BiSS C encoders can happily accept more clock pulses than written in the documentation.


Is that guaranteed, or is that just a happy accident for your particular encoders?

 


@aljaz wrote:

Written by the (sic?) BiSS C encoder manufacturer.


there's only one?

A complex system that works is invariably found to have evolved from a simple system that worked.
A complex system designed from scratch never works and cannot be patched up to make it work.

It is guaranteed. 

I work in the company producing encoders and develop test equipment to read BiSS encoders. Tested dozens of different encoders. All were compatible.


@aljaz wrote:

It is guaranteed. 


Good to know.

I wonder why it was not clear to @Bucky - have the specs been clarified since 2022?

 


@aljaz wrote:

I work in the (sic?)  company producing encoders 


you mean a company producing encoders ?

A complex system that works is invariably found to have evolved from a simple system that worked.
A complex system designed from scratch never works and cannot be patched up to make it work.

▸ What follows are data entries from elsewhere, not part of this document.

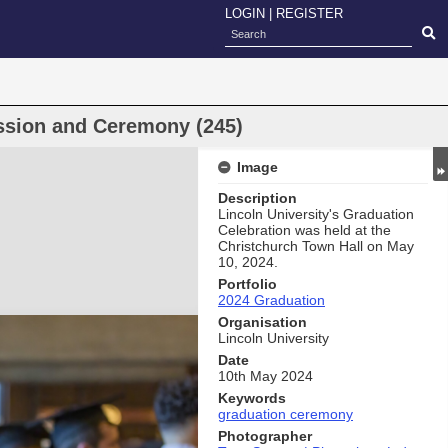
LOGIN
|
REGISTER
ssion and Ceremony (245)
Image
Description
Lincoln University's Graduation
Celebration was held at the
Christchurch Town Hall on May
10, 2024.
Portfolio
2024 Graduation
Organisation
Lincoln University
Date
10th May 2024
Keywords
graduation ceremony
Photographer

Datasheets of encoders specify the exact data frame. With fixed number of clock cycles. However all encoders must work with less and with more clock cycles than specified, without data corruption or unexpected behavior. This is written deep in the BiSS specification. And encoder state is reset by the Timeout sequence. All of this has history in the SSI protocol, from which BiSS has emerged. Some less obvious things have a long legacy and you kind of need to have insider's view to see them clearly. An average encoder user just looks at the datasheet, most of the time without other background knowledge.